Assigned task - With the pictures left out, restate every entry word for word.
-- Records for this task follows --
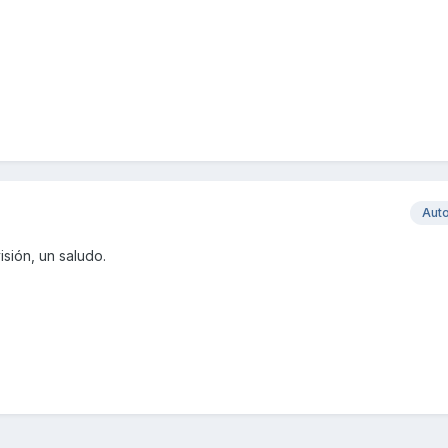
Aut
isión, un saludo.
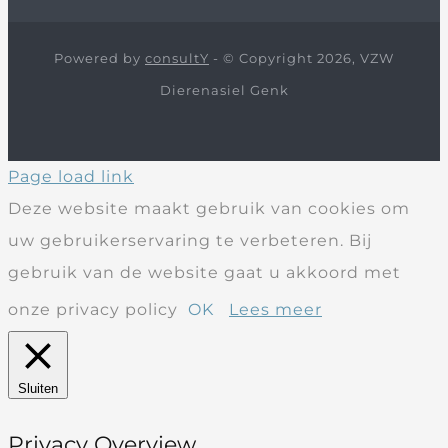
Powered by
consultY
- © Copyright 2026, VZW
Dierenasiel Genk
Page load link
Deze website maakt gebruik van cookies om
uw gebruikerservaring te verbeteren. Bij
gebruik van de website gaat u akkoord met
onze privacy policy
OK
Lees meer
Sluiten
Privacy Overview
-- Records for this task concluded --
Your solution -
Aut
isión, un saludo.
Powered by
consultY
- © Copyright 2026, VZW
Dierenasiel Genk
Page load link
Deze website maakt gebruik van cookies om
uw gebruikerservaring te verbeteren. Bij
gebruik van de website gaat u akkoord met
onze privacy policy
OK
Lees meer
Sluiten
Privacy Overview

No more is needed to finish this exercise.